Die Römer benannten ihn nach ihrem Gott, die Griechen stellten ihn mit Zeus gleich. Galilei entdeckte bereits 1610 vier Jupiter-Monde. Damit bewies Galilei, dass die Erde nicht das Zentrum des Universums war. Dies musste er wohl manchmal widerrufen, um nicht von der Kirche zum Tode verurteilt zu werden. Die Menschen von damals waren noch nicht für diese Botschaft bereit.
Im 17. Jahrhundert entdeckte man den berühmten “Großen Roten Fleck” in der Jupiteratmosphäre, der eine Ausdehnung von über 40 000 Kilometer besitzt.

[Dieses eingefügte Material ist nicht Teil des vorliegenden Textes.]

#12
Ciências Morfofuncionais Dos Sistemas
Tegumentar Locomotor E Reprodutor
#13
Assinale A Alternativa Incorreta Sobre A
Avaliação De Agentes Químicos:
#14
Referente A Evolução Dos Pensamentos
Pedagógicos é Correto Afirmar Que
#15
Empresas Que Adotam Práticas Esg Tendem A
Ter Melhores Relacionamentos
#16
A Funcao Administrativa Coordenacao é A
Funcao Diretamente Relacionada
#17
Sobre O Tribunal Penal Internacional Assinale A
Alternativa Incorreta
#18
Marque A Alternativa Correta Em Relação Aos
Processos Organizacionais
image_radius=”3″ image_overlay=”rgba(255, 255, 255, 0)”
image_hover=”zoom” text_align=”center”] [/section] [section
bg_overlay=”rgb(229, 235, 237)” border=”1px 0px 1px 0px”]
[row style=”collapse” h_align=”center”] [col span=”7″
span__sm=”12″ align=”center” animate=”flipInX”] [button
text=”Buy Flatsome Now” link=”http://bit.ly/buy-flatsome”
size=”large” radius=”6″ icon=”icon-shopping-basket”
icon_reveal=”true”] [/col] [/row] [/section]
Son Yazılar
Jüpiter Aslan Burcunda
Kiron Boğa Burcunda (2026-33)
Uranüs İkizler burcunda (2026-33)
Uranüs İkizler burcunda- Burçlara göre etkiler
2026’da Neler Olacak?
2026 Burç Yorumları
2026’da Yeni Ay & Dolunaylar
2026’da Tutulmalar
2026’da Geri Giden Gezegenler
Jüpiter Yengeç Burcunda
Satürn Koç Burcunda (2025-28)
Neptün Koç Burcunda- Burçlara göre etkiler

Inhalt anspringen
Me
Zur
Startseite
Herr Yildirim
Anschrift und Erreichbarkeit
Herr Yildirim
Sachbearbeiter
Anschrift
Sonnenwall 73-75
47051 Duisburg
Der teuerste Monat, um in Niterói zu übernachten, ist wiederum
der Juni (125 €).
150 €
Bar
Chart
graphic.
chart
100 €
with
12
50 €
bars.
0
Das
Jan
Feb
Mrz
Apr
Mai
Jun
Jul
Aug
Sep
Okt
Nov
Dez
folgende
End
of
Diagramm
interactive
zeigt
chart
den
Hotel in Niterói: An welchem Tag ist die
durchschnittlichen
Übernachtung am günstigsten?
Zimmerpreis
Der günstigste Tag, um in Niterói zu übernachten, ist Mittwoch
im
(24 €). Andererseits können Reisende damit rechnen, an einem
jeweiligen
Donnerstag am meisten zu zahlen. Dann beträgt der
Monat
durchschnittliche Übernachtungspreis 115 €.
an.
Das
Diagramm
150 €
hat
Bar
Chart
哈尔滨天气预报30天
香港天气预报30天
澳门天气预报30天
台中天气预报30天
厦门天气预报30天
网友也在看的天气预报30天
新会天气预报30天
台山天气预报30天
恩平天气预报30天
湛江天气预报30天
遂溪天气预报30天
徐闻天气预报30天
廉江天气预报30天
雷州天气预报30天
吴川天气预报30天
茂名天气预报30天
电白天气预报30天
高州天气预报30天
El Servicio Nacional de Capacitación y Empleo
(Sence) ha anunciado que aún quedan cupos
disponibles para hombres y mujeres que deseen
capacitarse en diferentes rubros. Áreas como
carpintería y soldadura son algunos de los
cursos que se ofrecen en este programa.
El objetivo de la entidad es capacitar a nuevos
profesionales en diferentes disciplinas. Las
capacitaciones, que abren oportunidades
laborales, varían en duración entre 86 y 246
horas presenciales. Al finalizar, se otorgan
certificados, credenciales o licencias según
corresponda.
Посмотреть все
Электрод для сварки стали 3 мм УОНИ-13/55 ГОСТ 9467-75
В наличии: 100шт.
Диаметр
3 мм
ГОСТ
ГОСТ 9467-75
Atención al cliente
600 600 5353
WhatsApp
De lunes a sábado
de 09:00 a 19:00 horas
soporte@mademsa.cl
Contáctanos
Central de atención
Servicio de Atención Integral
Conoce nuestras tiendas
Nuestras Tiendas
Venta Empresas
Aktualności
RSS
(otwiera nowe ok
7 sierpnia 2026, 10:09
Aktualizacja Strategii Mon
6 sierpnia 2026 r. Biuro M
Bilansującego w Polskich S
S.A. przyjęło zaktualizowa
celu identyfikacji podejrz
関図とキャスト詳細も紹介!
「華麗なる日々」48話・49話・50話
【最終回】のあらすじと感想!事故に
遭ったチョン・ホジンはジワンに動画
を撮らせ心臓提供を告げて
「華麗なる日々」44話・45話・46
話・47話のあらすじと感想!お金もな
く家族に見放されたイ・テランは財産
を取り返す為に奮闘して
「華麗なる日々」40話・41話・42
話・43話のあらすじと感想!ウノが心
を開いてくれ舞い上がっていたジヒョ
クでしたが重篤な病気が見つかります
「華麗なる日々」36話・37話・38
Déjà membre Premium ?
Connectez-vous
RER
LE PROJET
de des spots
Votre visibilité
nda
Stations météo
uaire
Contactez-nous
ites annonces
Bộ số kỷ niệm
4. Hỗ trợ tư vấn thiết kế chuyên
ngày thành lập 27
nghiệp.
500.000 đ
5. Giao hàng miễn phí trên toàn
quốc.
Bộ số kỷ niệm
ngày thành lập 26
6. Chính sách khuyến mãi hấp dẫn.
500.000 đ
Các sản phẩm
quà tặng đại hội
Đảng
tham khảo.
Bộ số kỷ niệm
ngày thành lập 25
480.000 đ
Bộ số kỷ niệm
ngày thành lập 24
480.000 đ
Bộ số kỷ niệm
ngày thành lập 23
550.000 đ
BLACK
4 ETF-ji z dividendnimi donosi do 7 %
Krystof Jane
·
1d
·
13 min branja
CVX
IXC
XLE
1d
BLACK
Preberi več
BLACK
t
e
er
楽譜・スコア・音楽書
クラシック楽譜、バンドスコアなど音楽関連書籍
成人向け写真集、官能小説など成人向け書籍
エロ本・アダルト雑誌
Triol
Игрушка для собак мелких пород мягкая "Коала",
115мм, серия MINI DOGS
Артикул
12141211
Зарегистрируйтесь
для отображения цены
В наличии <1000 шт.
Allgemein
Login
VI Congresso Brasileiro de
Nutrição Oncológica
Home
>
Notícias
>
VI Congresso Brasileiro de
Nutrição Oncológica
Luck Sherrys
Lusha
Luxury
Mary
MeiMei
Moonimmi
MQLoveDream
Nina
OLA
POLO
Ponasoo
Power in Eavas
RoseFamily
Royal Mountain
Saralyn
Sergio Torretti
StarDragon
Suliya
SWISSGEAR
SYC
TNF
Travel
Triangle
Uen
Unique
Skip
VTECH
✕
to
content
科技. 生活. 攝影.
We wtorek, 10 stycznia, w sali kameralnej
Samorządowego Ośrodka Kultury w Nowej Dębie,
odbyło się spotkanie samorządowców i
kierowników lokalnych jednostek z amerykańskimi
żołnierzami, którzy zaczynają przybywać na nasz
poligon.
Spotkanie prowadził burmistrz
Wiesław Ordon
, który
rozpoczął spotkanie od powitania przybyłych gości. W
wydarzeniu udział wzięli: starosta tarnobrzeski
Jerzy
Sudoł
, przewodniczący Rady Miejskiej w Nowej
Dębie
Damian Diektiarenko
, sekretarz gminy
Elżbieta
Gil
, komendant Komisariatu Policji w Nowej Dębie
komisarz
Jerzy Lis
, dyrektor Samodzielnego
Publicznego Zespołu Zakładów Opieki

Dieses Gebilde ist ein seit Jahrhunderten andauernder mächtiger Wirbelsturm. Seine kaum veränderliche Position deutet darauf hin, dass er von einer örtlichen Quelle, die weiter tiefer liegen muss, irgendwie in einer stabilen Bahn gehalten wird.
Die beiden amerikanische Voyager-Sonden funkten 1979 eine Fülle von farbigen Bildern für die Jupiter-Forschung. Dabei wurden einige neue Jupitermonde festgestellt.
Jupiter ist der größte und massenreichste Planet im Sonnensystem. Ein Tag auf Jupiter dauert nur ca. 10 Stunden. Diese starke Rotation erklärt die starke Abplattung des Riesenplaneten. Jupiter hat auch keine feste Oberfläche, sie sind Erscheinungsformen der Jupiteratmosphäre, wie helle u. dunkle Streifen u. Bänder. Hier sind Windgeschwindigkeiten von bis zu 500 km pro Stunde möglich.
Eine Besonderheit des Jupiter besteht darin, dass er mehr Energie abstrahlt als er von der Sonne empfängt. Dies ist damit zu begründen, dass sich in seinem Inneren wahrscheinlich eine Energiequelle befindet, die zusätzliche Wärme an den Planeten abgibt.
Überraschenderweise haben die beiden Voyager-Sonden bei Jupiter ein Ringsystem festgestellt. Die Jupiterringe sind jedoch viel weniger ausgedehnt wie bei Saturn. Sie können von der Erde aus nicht gesehen werden.
Jupiter besitzt insgesamt 16 Monde, wobei die größten Jupitermonde Io, Europa, Ganymed und Kallisto heißen. Auf Io findet man höchste aktive Vulkane. Europas Oberfläche hat einen dicken Eispanzer und Ganymed ist ein Eismond mit Einschlagkratern von Meteoriten. Kallisto ist hingegen von tausenden Einschlagkratern gekennzeichnet, während bei Io kaum Krater zu beobachten sind. Wahrscheinlich füllen sich bei dem Vulkanmond Io die Krater mit Vulkanasche und Gestein. ´
|
||||||||||||||||||||||
Die Erde umrundet in der Reihenfolge des Abstandes als dritter Planet die Sonne.
Ihre Bahn ist elliptisch. Dadurch kommt es zu Veränderungen des Abstandes zwischen Erde und Sonne im Laufe eines Jahres. Der sonnennächste Punkt der elliptischen Bahn wird Anfang Januar erreicht. Die Distanz zur Sonne beträgt hier durchschnittlich ca. 147 Millionen km. Der sonnenfernste Punkt der Erdbahn ist Anfang Juli mit einem Abstand von ca. 152 Millionen km von der Sonne.
Der mittlere Abstand der Erde von der Sonne wird als Astronomische Einheit (AE) von 149, 598 Millionen km angegeben.
Die Erdoberfläche besteht aus ca. 70 Prozent Wasser und ca. 30 Prozent Land- massen. Die Erdkruste besteht aus 6 großen und mehreren kleineren Platten und hat eine Tiefe von bis zu 40 Kilometer.
Nach der Erdkruste folgt der Erdmantel, der eine Tiefe von bis zu 3 000 Kilometer erreichen kann. Der folgende Erdkern besteht aus Nickel und Eisen. Deshalb hat die Erde ein Magnetfeld.
Die Erde hat eine Atmosphäre, die eine Höhe von ca. 1000 km erreicht. Sie besteht aus ca. 78 Prozent Stickstoff und ca. 21 Prozent Sauerstoff. In Spuren sind enthalten: Kohlendioxid, Neon, Helium, Argon, und Ozon.
Die Atmosphäre setzt sich aus folgenden Schichten zusammen:
Troposphäre (bis ca. 12 km Höhe, unterste Schicht), Stratosphäre (50 bis 80 km), Mesosphäre (50 bis 80 km), Thermospähre (80 bis 500 km). In dieser Sphäre befindet sich die Ionosphäre.
Die Ozonsphäre befindet sich in ca. 12 bis 50 km Höhe in der Troposphäre. Sie filtert die ultraviolette Strahlung der Sonne, die für uns Menschen lebensfeindlich ist.